Poets logo

Book Report: 'The White Goddess'

In Which I Am Overwhelmed, Part 3

By KJ ThomasPublished 5 years ago 3 min read
Like

This is part three of my review series on The White Goddess. You can find part one hereand you can find part two here.

Here’s a problem that I run into when reading The White Goddess, and I suspect it’s a problem other people run into also. Robert Graves is really speaking a language that has become ingrained for him through his thinking and his reading, but that doesn’t necessarily translate automatically to a general audience. Am I wrong about this?

The third chapter opens up with a reference to something called the Myvyrian Archaiology, a reference offered so breezily I thought he might have been making it up the first time I read it. A Google search for the same reveals it to be an anthology of Welsh literature published by historians in 1801. Every paragraph in this entire book has references like this, even in the Google era it gets to be a bit much to keep checking up on.

The magical properties of a person’s true name are discussed. Any target of magical or religious attacks can protect themselves by protecting their anonymity, at least in part. Consequently, it is a common theme in fairy tales for a main challenge to involve guessing the target’s name, ala Rumplestiltskin.

This chapter also goes into certain kinds of ways mythology mirrors the culture producing it and changes in similar ways over time.
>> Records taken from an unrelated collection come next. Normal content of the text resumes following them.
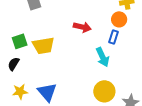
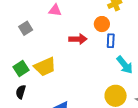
orange circle: (119, 19) -> (102, 24), moved
cyan arrow: (103, 57) -> (125, 65), moved

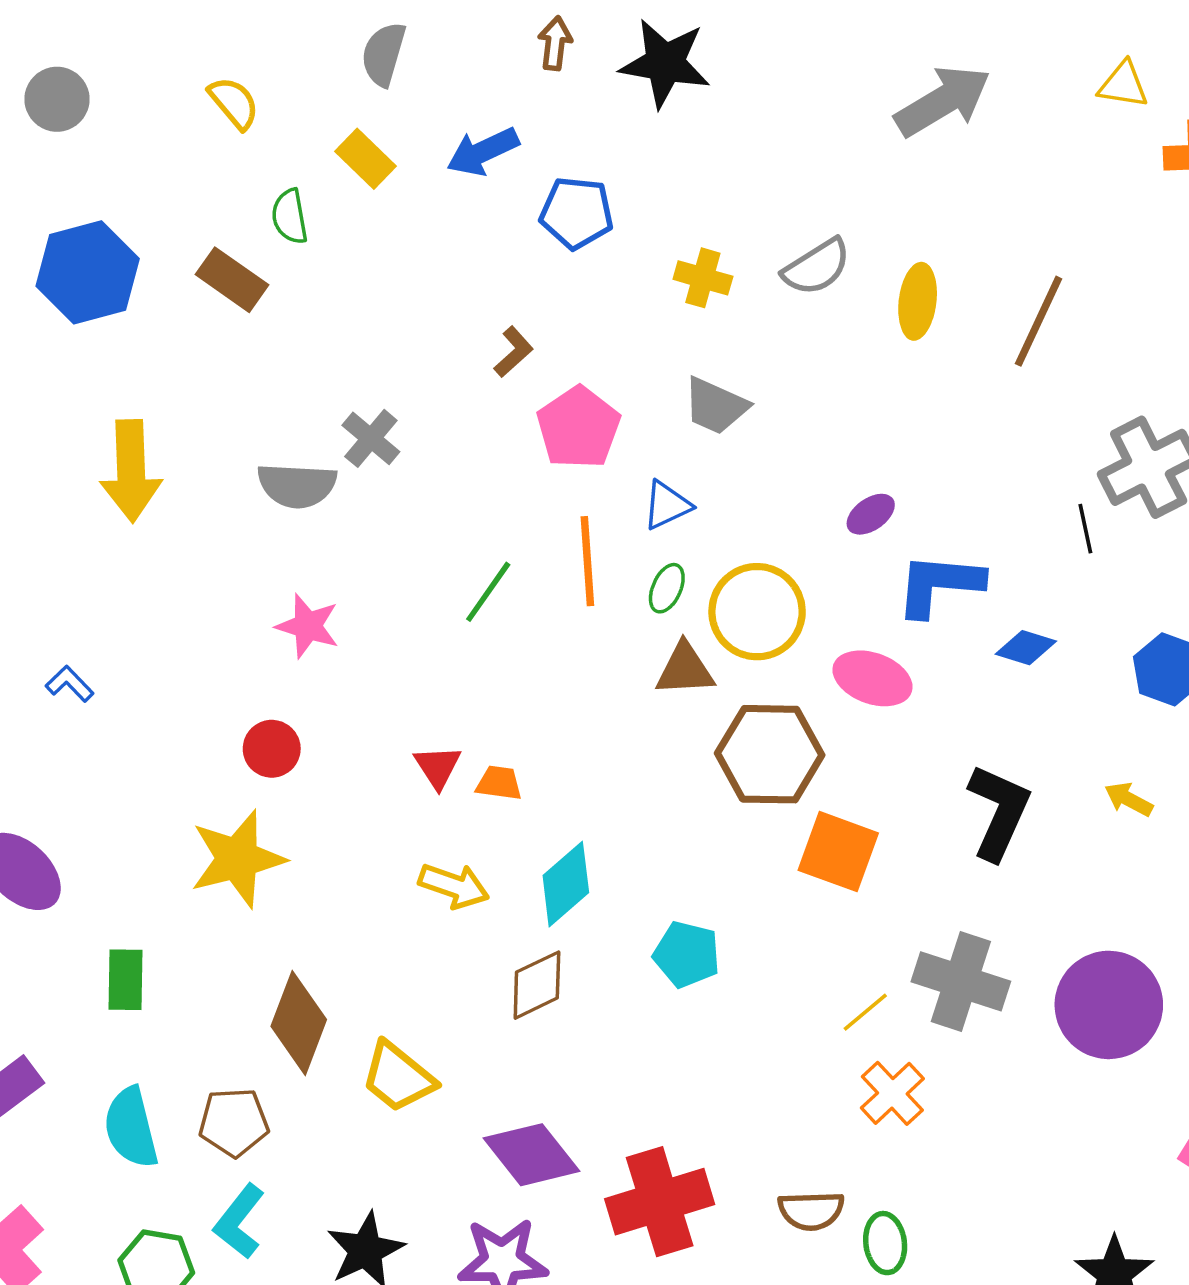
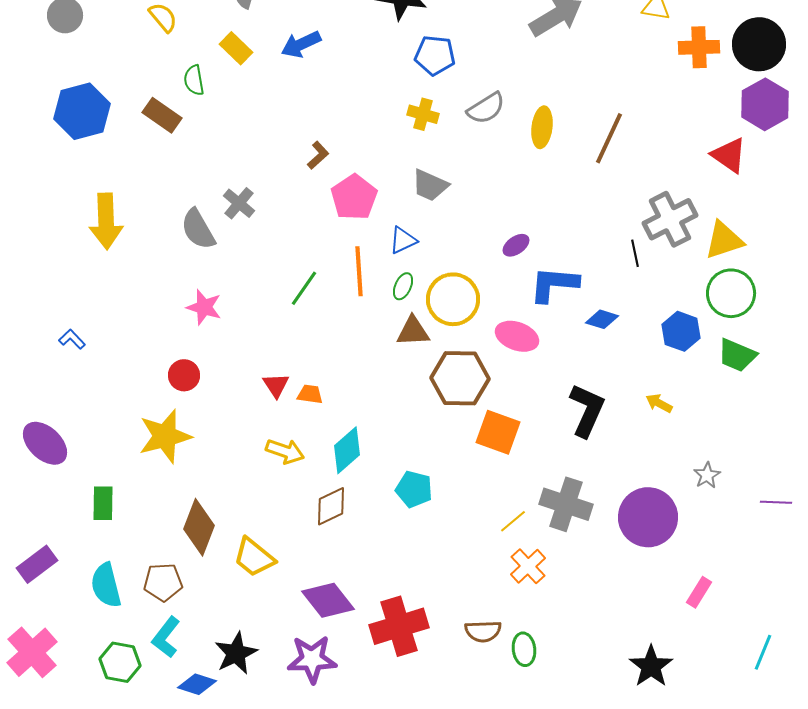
blue pentagon: (577, 213) -> (435, 55), moved
gray semicircle: (297, 485) -> (198, 229), turned 57

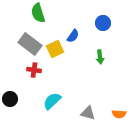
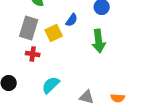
gray rectangle: (30, 44) -> (29, 28), turned 70
green arrow: (100, 57) -> (99, 41), size x1.6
A goddess worshipped by nomadic people disappears, replaced by a male deity worshiped by sedentary agriculturalists. The next paragraph gets into some analogies between the Celts and the Greeks that gloriously stretches the intellect. Can a tribal patron of Welsh ploughman really be associated with an Aegean sea goddess who is also associated with Hercules? This is a really different way to think about mythology than the way we were taught in the schools I went to, and it’s part of the reason this book has captured my attention to the extent that it has. I no longer think of ancient people as a collection of strictly defined cultures with unique mythologies but a dynamic system of groups interacting with each other, sharing mythologies and knowledge, playing off one another.

Graves claims offhandedly that Denmark takes its name from the Tuatha de Danaan, who are a group of ancestral tribes of Ireland. The Wikipedia page on the etymology of the name Denmark mentions nothing of this, although the alternative explanations are speculative and, in some cases, outright mythological. Graves whips through the origins of the Picts, the history of the Aegean, and the tribal politics in the book of II Kings. Finally he gets to his point about the Dog, the Roebuck, and the Lapwing.

The historical timeline offered as framework for this argument stretches from 6000 BC to 45 AD. Some tribal history comes up, contemporary with the Romans. But, does mythology actually refer to historical events? Graves is extensively exploring what historical events the Battle of the Trees could refer to. He incorporates Hebrew mythology into this Celtic-Greek mixture at a frankly dizzying speed. The seamlessness of it what makes it so compelling, so hypnotic, and so difficult to fact check.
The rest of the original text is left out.